I grew up in Thailand, where as we’d say was “yummy.” My grandma was an excellent cook. Even at school, all the fresh food and fruit stands I would get something waiting for the school bus on the way home, all those food memories growing up, I always enjoyed eating. And I always think cooking is a personal thing, because you can feed someone and that’s a human soul. So I basically studied to be a business person, I went to get my MBA and get some business management. And so my job in Bangkok I was a pharmaceutical sensibility manager for Merck, a big pharmaceutical company. But then I realized that life was so short and it should be full of purpose. I made a list of what I like to do, what I don’t like to do and say “How could I make my life for other people?” And I thought, “I love food.” People respond well to it and people love Thai food and back then, people loved Thai food but it was not well-focused. Because there would be international chefs that would Thai food to the next level. I was like, “I’m Thai and what other best person would there to be cook Thai food?” Said you know what? “I’m going to set up a business for other people by sharing food.” And so I left and quit my corporate job, started traveling, called the other friends that I know in New York City and I had to decide, how exactly do I do that? Because I didn’t have a kitchen background. I walked into Jean George’s Spice Market in Meatpacking and I asked to get a job as a hostess in hopes to be able to get a chance to work in the kitchen. And then he said “You’ve done so much, what exactly do you want to do?” And I said, “I want to be working in the kitchen because I believe I can offer something to the restaurant.” And so the guy said, “Alright, okay, let’s see.” And back then I had no kitchen experience, all I knew is I had a chance, I have to fight my way to it. So I Googled and I studied the knife terminology, went to buy the most beautiful knife set, buy new clothes, make sure I look credible, and then I somehow got hired on the spot. And I started there. And I just worked my way up. That was five years ago and now I’m the chef of one of the most known restaurants in the East Village.
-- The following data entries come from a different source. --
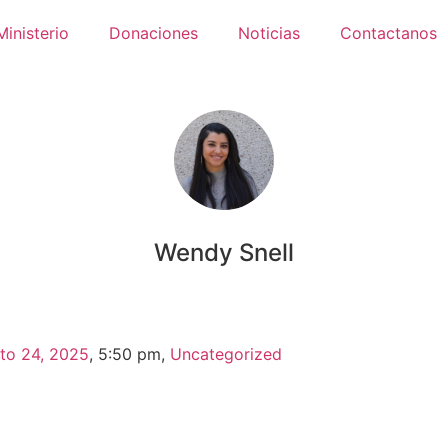
Ministerio
Donaciones
Noticias
Contactanos
Wendy Snell
to 24, 2025
,
5:50 pm
,
Uncategorized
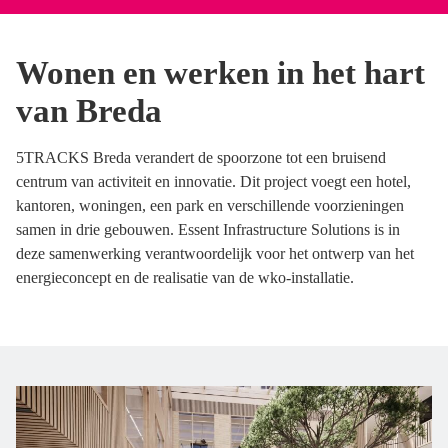
Wonen en werken in het hart
van Breda
5TRACKS Breda verandert de spoorzone tot een bruisend
centrum van activiteit en innovatie. Dit project voegt een hotel,
kantoren, woningen, een park en verschillende voorzieningen
samen in drie gebouwen. Essent Infrastructure Solutions is in
deze samenwerking verantwoordelijk voor het ontwerp van het
energieconcept en de realisatie van de wko-installatie.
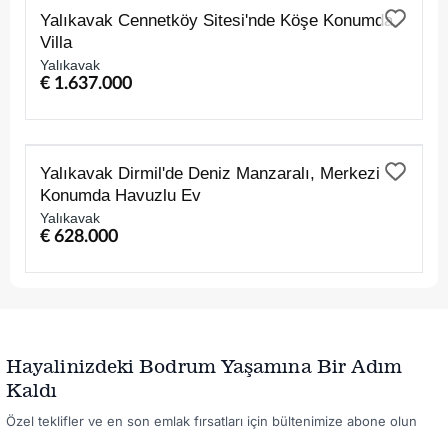
SATILIK
Yalıkavak Cennetköy Sitesi'nde Köşe Konumda
Villa
Yalıkavak
€ 1.637.000
SATILIK
Yalıkavak Dirmil'de Deniz Manzaralı, Merkezi
Konumda Havuzlu Ev
Yalıkavak
€ 628.000
Hayalinizdeki Bodrum Yaşamına Bir Adım
Kaldı
Özel teklifler ve en son emlak fırsatları için bültenimize abone olun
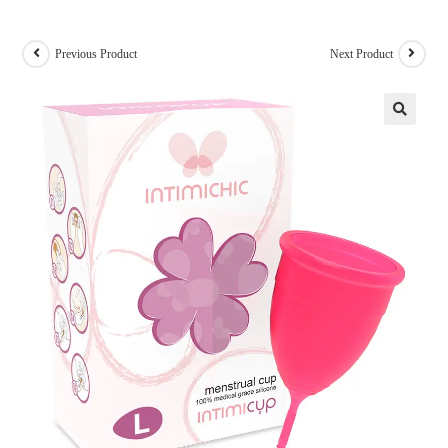
Previous Product
Next Product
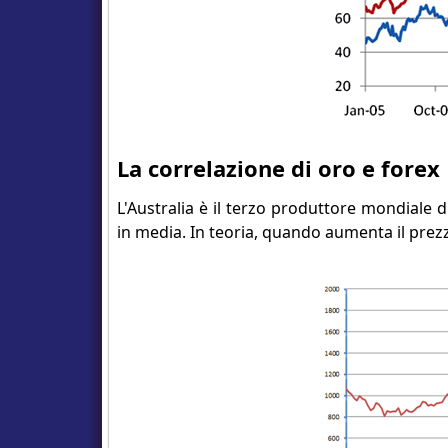
La correlazione di oro e forex
L'Australia è il terzo produttore mondiale d
in media. In teoria, quando aumenta il prezz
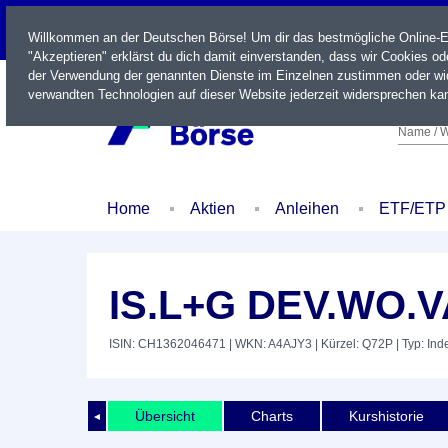
LIVE
Willkommen an der Deutschen Börse! Um dir das bestmögliche Online-Erl
"Akzeptieren" erklärst du dich damit einverstanden, dass wir Cookies o
der Verwendung der genannten Dienste im Einzelnen zustimmen oder wid
verwandten Technologien auf dieser Website jederzeit widersprechen kan
Name / W
Home
Aktien
Anleihen
ETF/ETP
IS.L+G DEV.WO.
ISIN: CH1362046471
| WKN: A4AJY3
| Kürzel: Q72P
| Typ: Ind
Übersicht
Charts
Kurshistorie
◄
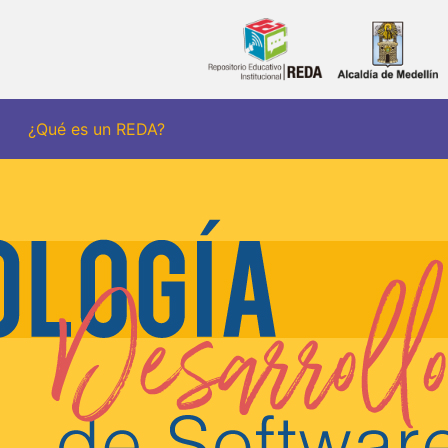
¿Qué es un REDA?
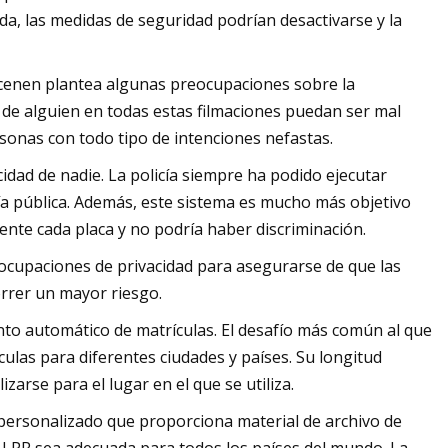
a, las medidas de seguridad podrían desactivarse y la
acenen plantea algunas preocupaciones sobre la
o de alguien en todas estas filmaciones puedan ser mal
rsonas con todo tipo de intenciones nefastas.
idad de nadie. La policía siempre ha podido ejecutar
 vía pública. Además, este sistema es mucho más objetivo
te cada placa y no podría haber discriminación.
cupaciones de privacidad para asegurarse de que las
orrer un mayor riesgo.
to automático de matrículas. El desafío más común al que
culas para diferentes ciudades y países. Su longitud
arse para el lugar en el que se utiliza.
personalizado que proporciona material de archivo de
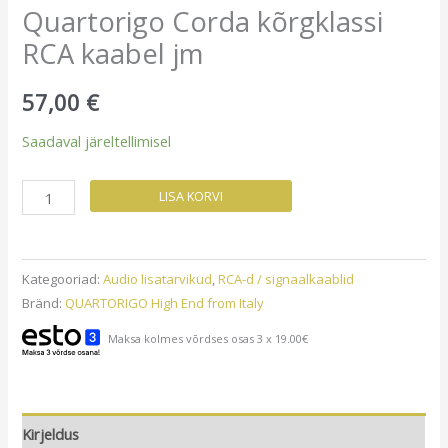
Quartorigo Corda kõrgklassi
RCA kaabel jm
57,00
€
Saadaval järeltellimisel
Quartorigo
LISA KORVI
Corda
kõrgklassi
RCA
Kategooriad:
Audio lisatarvikud
,
RCA-d / signaalkaablid
kaabel
Bränd:
QUARTORIGO High End from Italy
jm
Maksa kolmes võrdses osas 3 x 19.00€
kogus
Kirjeldus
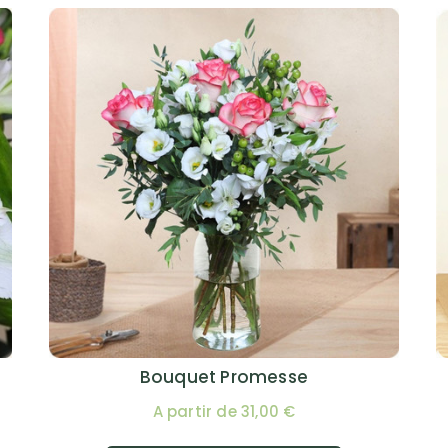
Bouquet Promesse
A partir de 31,00 €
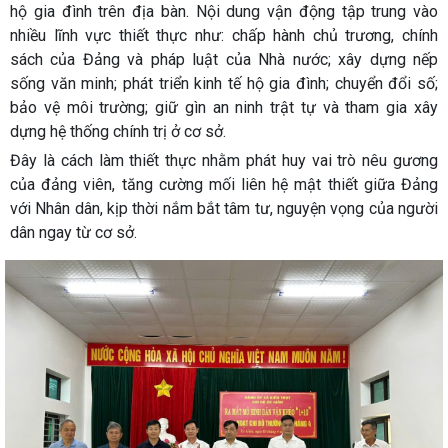
hộ gia đình trên địa bàn. Nội dung vận động tập trung vào
nhiều lĩnh vực thiết thực như: chấp hành chủ trương, chính
sách của Đảng và pháp luật của Nhà nước; xây dựng nếp
sống văn minh; phát triển kinh tế hộ gia đình; chuyển đổi số;
bảo vệ môi trường; giữ gìn an ninh trật tự và tham gia xây
dựng hệ thống chính trị ở cơ sở.
Đây là cách làm thiết thực nhằm phát huy vai trò nêu gương
của đảng viên, tăng cường mối liên hệ mật thiết giữa Đảng
với Nhân dân, kịp thời nắm bắt tâm tư, nguyện vọng của người
dân ngay từ cơ sở.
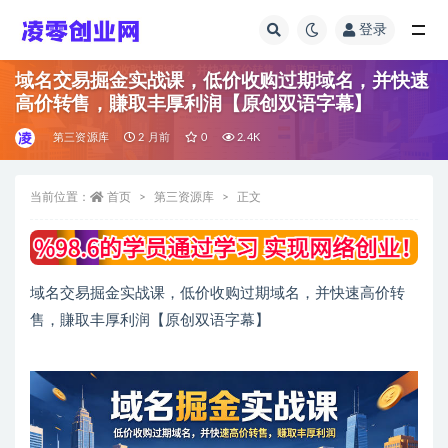
登录
全部
域名交易掘金实战课，低价收购过期域名，并快速
高价转售，賺取丰厚利润【原创双语字幕】
第三资源库
2 月前
0
2.4K
当前位置：
首页
第三资源库
正文
域名交易掘金实战课，低价收购过期域名，并快速高价转
售，賺取丰厚利润【原创双语字幕】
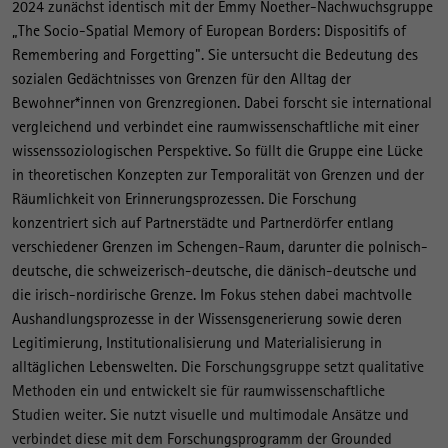
2024 zunächst identisch mit der Emmy Noether-Nachwuchsgruppe
G
„The Socio-Spatial Memory of European Borders: Dispositifs of
e
Remembering and Forgetting". Sie untersucht die Bedeutung des
d
sozialen Gedächtnisses von Grenzen für den Alltag der
ä
Bewohner*innen von Grenzregionen. Dabei forscht sie international
vergleichend und verbindet eine raumwissenschaftliche mit einer
c
wissenssoziologischen Perspektive. So füllt die Gruppe eine Lücke
h
in theoretischen Konzepten zur Temporalität von Grenzen und der
t
Räumlichkeit von Erinnerungsprozessen. Die Forschung
n
konzentriert sich auf Partnerstädte und Partnerdörfer entlang
verschiedener Grenzen im Schengen-Raum, darunter die polnisch-
i
deutsche, die schweizerisch-deutsche, die dänisch-deutsche und
s
die irisch-nordirische Grenze. Im Fokus stehen dabei machtvolle
Aushandlungsprozesse in der Wissensgenerierung sowie deren
Legitimierung, Institutionalisierung und Materialisierung in
alltäglichen Lebenswelten.
Die Forschungsgruppe setzt qualitative
Methoden ein und entwickelt sie für raumwissenschaftliche
Studien weiter. Sie nutzt visuelle und multimodale Ansätze und
verbindet diese mit dem Forschungsprogramm der Grounded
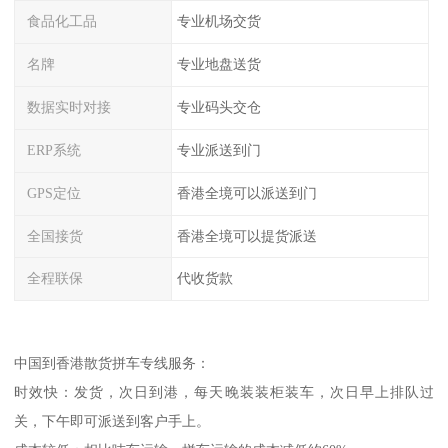
食品化工品
专业机场交货
名牌
专业地盘送货
数据实时对接
专业码头交仓
ERP系统
专业派送到门
GPS定位
香港全境可以派送到门
全国接货
香港全境可以提货派送
全程联保
代收货款
中国到香港散货拼车专线服务：
时效快：发货，次日到港，每天晚装装柜装车，次日早上排队过
关，下午即可派送到客户手上。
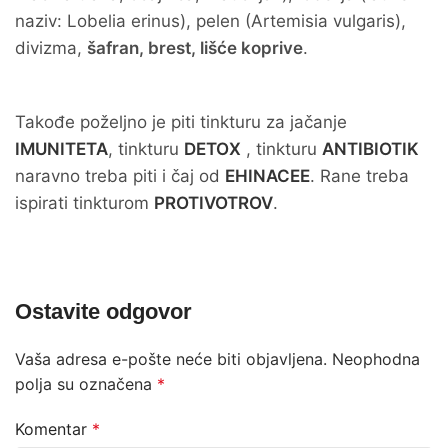
naziv: Lobelia erinus), pelen (Artemisia vulgaris),
divizma,
šafran, brest, lišće koprive
.
Takođe poželjno je piti tinkturu za jačanje
IMUNITETA
, tinkturu
DETOX
, tinkturu
ANTIBIOTIK
naravno treba piti i čaj od
EHINACEE
. Rane treba
ispirati tinkturom
PROTIVOTROV
.
Ostavite odgovor
Vaša adresa e-pošte neće biti objavljena.
Neophodna
polja su označena
*
Komentar
*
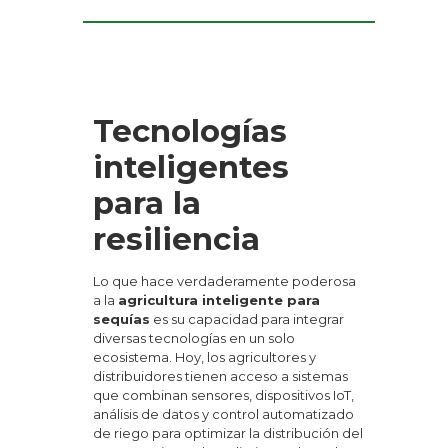
Tecnologías
inteligentes
para la
resiliencia
Lo que hace verdaderamente poderosa
a la
agricultura inteligente para
sequías
es su capacidad para integrar
diversas tecnologías en un solo
ecosistema. Hoy, los agricultores y
distribuidores tienen acceso a sistemas
que combinan sensores, dispositivos IoT,
análisis de datos y control automatizado
de riego para optimizar la distribución del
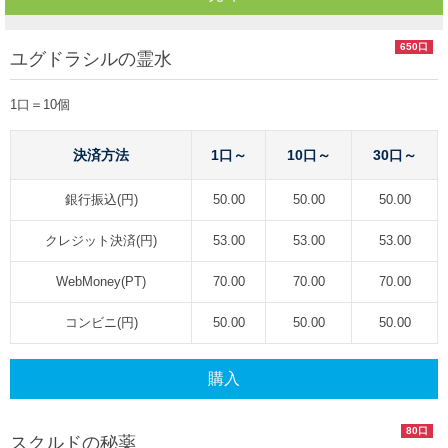
650口
ユグドラシルの霊水
1口＝10個
決済方法
1口～
10口～
30口～
銀行振込(円)
50.00
50.00
50.00
クレジット決済(円)
53.00
53.00
53.00
WebMoney(PT)
70.00
70.00
70.00
コンビニ(円)
50.00
50.00
50.00
購入
80口
スクルドの秘薬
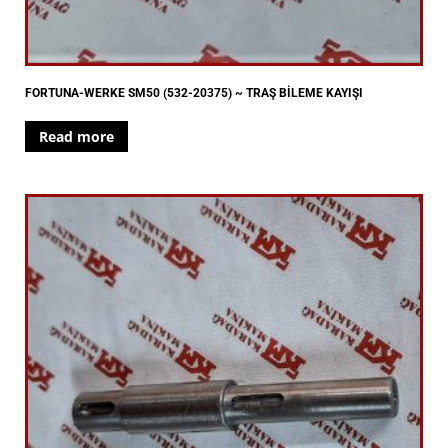
FORTUNA-WERKE SM50 (532-20375) ~ TRAŞ BİLEME KAYIŞI
Read more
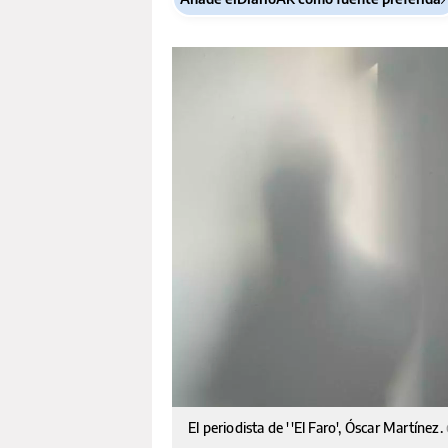
El periodista de ''El Faro', Óscar Martínez.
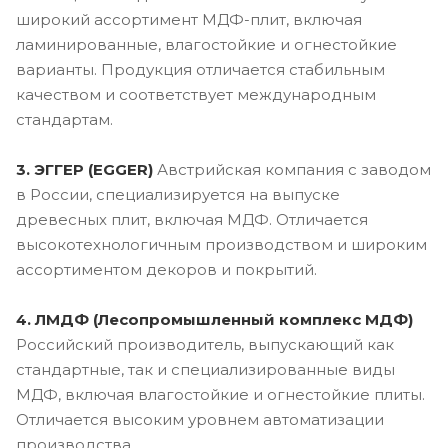
широкий ассортимент МДФ-плит, включая
ламинированные, влагостойкие и огнестойкие
варианты. Продукция отличается стабильным
качеством и соответствует международным
стандартам.
3. ЭГГЕР (EGGER)
Австрийская компания с заводом
в России, специализируется на выпуске
древесных плит, включая МДФ. Отличается
высокотехнологичным производством и широким
ассортиментом декоров и покрытий.
4. ЛМДФ (Лесопромышленный комплекс МДФ)
Российский производитель, выпускающий как
стандартные, так и специализированные виды
МДФ, включая влагостойкие и огнестойкие плиты.
Отличается высоким уровнем автоматизации
производства.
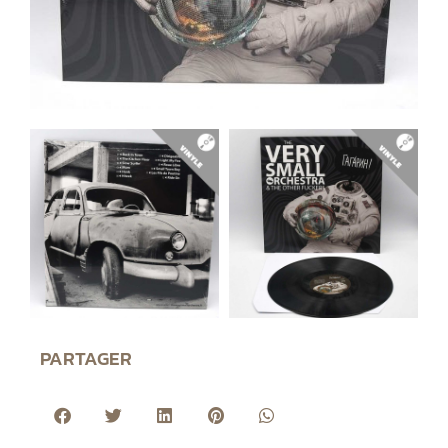
PARTAGER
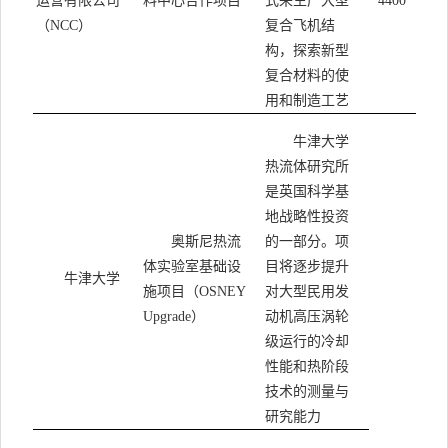
运营有限公司
料中心合作项目
式来生产大型
4400
（
）
复合飞机结
NCC
构，探索新型
复合材料的使
用和制造工艺
牛津大学
热流体研究所
是英国科学基
地战略性投资
奥斯尼热流
的一部分。项
体实验室基础设
目将逐步提升
牛津大学
施项目（
对大型民用发
OSNEY
）
动机高压涡轮
Upgrade
级运行的冷却
性能和热阶段
技术的测量与
研究能力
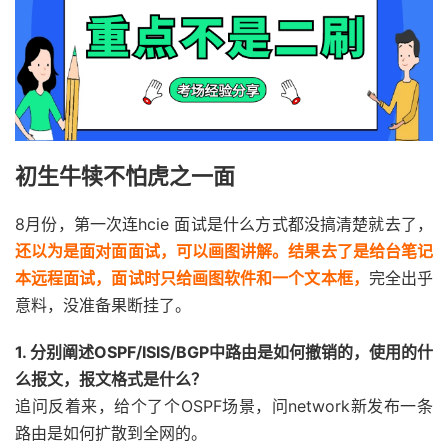
初生牛犊不怕虎之一面
8月份，第一次连hcie 面试是什么方式都没搞清楚就去了，
还以为是面对面面试，可以画图讲解。结果去了是给台笔记
本远程面试，面试时只给画图软件和一个文本框，
完全出乎
意料，没准备果断挂了。
1. 分别阐述OSPF/ISIS/BGP中路由是如何撤销的，使用的什
么报文，报文格式是什么？
追问反着来，给个了个OSPF场景，问network新发布一条
路由是如何扩散到全网的。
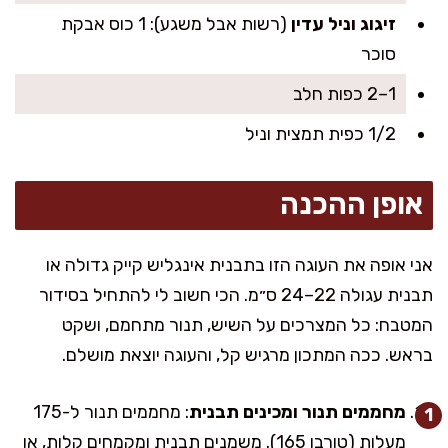
זיגוג וניל עדין
(רשות אבל משגע): 1 כוס אבקת
סוכר
1–2 כפות חלב
1/2 כפית תמצית וניל
אופן ההכנה
אני אופה את העוגה הזו בתבנית אינגליש קייק גדולה או
תבנית עגולה 22–24 ס״מ. הכי חשוב לי להתחיל בסידור
המטבח: כל המצרכים על השיש, תנור מתחמם, ושקט
בראש. ככה המתכון מרגיש קל, והעוגה יוצאת מושלם.
מחממים תנור ומכינים תבנית
: מחממים תנור ל-175
מעלות (טורבו 165). משמנים תבנית ומקמחים קלות, או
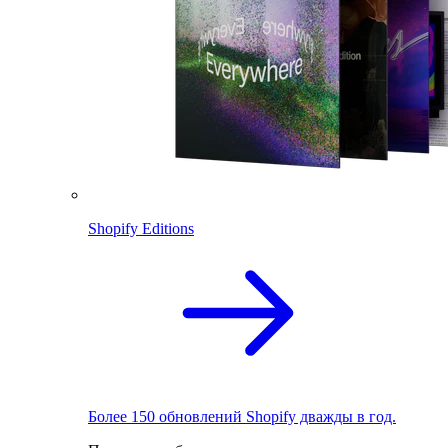
Shopify Editions
Более 150 обновлений Shopify дважды в год.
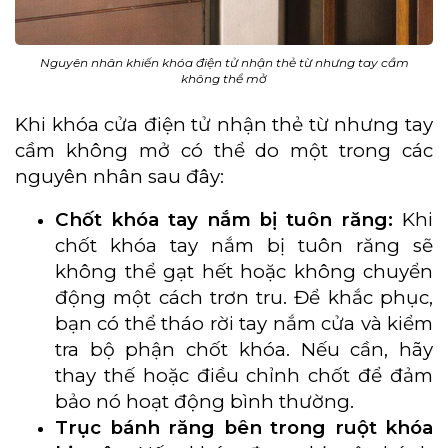
Nguyên nhân khiến khóa điện tử nhận thẻ từ nhưng tay cầm
không thể mở
Khi khóa cửa điện tử nhận thẻ từ nhưng tay
cầm không mở có thể do một trong các
nguyên nhân sau đây:
Chốt khóa tay nắm bị tuôn răng:
Khi
chốt khóa tay nắm bị tuôn răng sẽ
không thể gạt hết hoặc không chuyển
động một cách trơn tru. Để khắc phục,
bạn có thể tháo rời tay nắm cửa và kiểm
tra bộ phận chốt khóa. Nếu cần, hãy
thay thế hoặc điều chỉnh chốt để đảm
bảo nó hoạt động bình thường.
Trục bánh răng bên trong ruột khóa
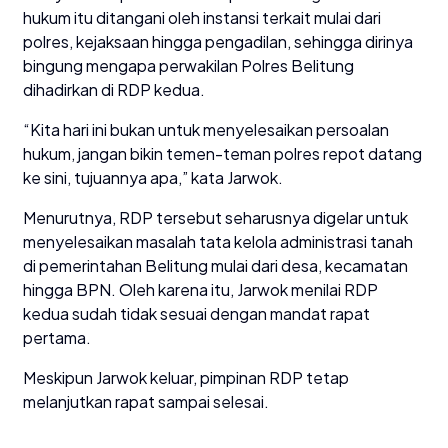
hukum itu ditangani oleh instansi terkait mulai dari
polres, kejaksaan hingga pengadilan, sehingga dirinya
bingung mengapa perwakilan Polres Belitung
dihadirkan di RDP kedua.
“Kita hari ini bukan untuk menyelesaikan persoalan
hukum, jangan bikin temen-teman polres repot datang
ke sini, tujuannya apa,” kata Jarwok.
Menurutnya, RDP tersebut seharusnya digelar untuk
menyelesaikan masalah tata kelola administrasi tanah
di pemerintahan Belitung mulai dari desa, kecamatan
hingga BPN. Oleh karena itu, Jarwok menilai RDP
kedua sudah tidak sesuai dengan mandat rapat
pertama.
Meskipun Jarwok keluar, pimpinan RDP tetap
melanjutkan rapat sampai selesai.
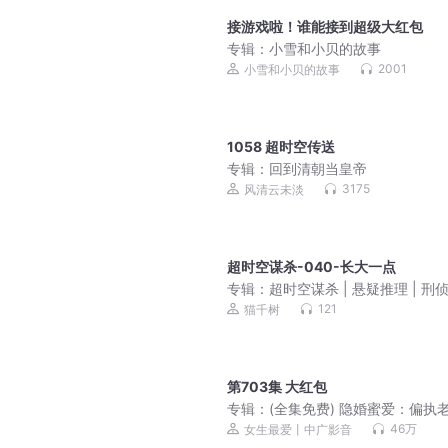
接游戏啦！谁能接到超级大红包
专辑：
小雪和小贝的故事
2001
小雪和小贝的故事
1058 超时空传送
专辑：
回到清朝当皇帝
3175
风清云未淡
超时空谋杀-040-长大一点
专辑：
超时空谋杀 | 悬疑推理 | 刑
| 高智商犯罪 | 精品多播
121
猫千树
第703集 大红包
专辑：
(全集免费) 隐婚蜜爱：偏执
宠上瘾（爆更！）
46万
女生最爱丨中广影音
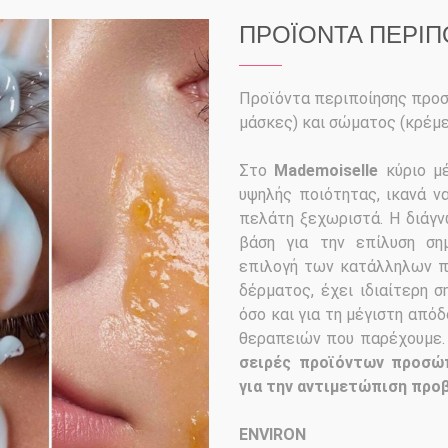
ΠΡΟΪΟΝΤΑ ΠΕΡΙΠ
Προϊόντα περιποίησης προσώ
μάσκες) και σώματος (κρέμες
Στο
Mademoiselle
κύριο μέ
υψηλής ποιότητας, ικανά ν
πελάτη ξεχωριστά. Η διάγν
βάση για την επίλυση ση
επιλογή των κατάλληλων πρ
δέρματος, έχει ιδιαίτερη 
όσο και για τη μέγιστη απ
θεραπειών που παρέχουμε
σειρές προϊόντων προσώ
για την αντιμετώπιση προ
ENVIRON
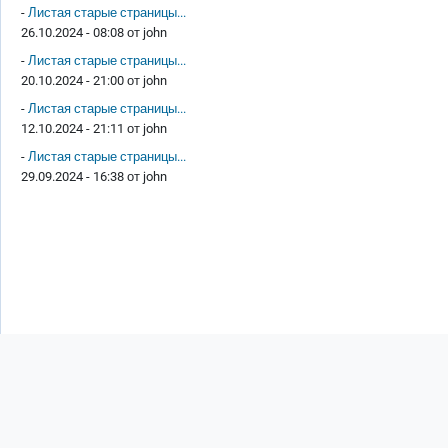
-
Листая старые страницы...
26.10.2024 - 08:08 от
john
-
Листая старые страницы...
20.10.2024 - 21:00 от
john
-
Листая старые страницы...
12.10.2024 - 21:11 от
john
-
Листая старые страницы...
29.09.2024 - 16:38 от
john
It sounds a little terrifying going from no cooking experience to working in a prestigious kitchen. What is the significance of the “Love” sign in your restaurant, Ngam?
Remember that I mentioned that I want to live life with a purpose? And I think that my purpose is to channel love to people, to let them know that they’re loved. To let them know that life is so hard, and if only I could be a small vehicle in a tough day to say “Hey, you’re loved. You know life is worth living.” And so I declare that so no matter what, no matter how hard my day would have been, I still would get up and go and fight for the day. And that’s why I declare that because I am motivated and operated by love.
I suppose this makes you feel like ultimately, you can’t fail.
I’m falling along the way, i’m not perfect. But because of love it keeps me alive, it keeps me alive, it’s the most powerful thing on earth.
Do you see that there is a transition to more women heading up their own restaurants?
I never take “no” for anything. In general I think there’s no men or women when it comes to pursue your dream as a passion, there’s no barrier. People should start to be true to themselves, more knowing to pursue who they are and what they dream of. And I think that for me I don’t see there’s a barrier or limitation when it comes to “there’s more women in the kitchen.” Yes it’s a new thing and there’s more but it’s because we are learning to be true to ourselves. Not because there were less women chefs back then. It takes a lot of courage.
Do you have young cooks that you mentor?
Everybody is on a learning process, including me. It doesn’t mean that I know everything. I find that it’s my goal in life–I have to be better than the version of myself yesterday. And so do I get a chance to mentor a lot of people? I do get a chance to mentor a lot of people. And my message has always been, if you have a dream, you have a passion, you have to fight for it. Because you have to live your life with a passion, you know, you were born for something. So either my cooks or my front of the house staff or even my customers–or anybody, and I conduct a cooking class as well and even my students when they come to my cooking class, that’s what I always say that’s what I always believe in because what happened to me should happen to everybody. It’s so rewarding. It’s so satisfying, when you fight for something that you believe in.
How do you use your cooking classes to teach this message?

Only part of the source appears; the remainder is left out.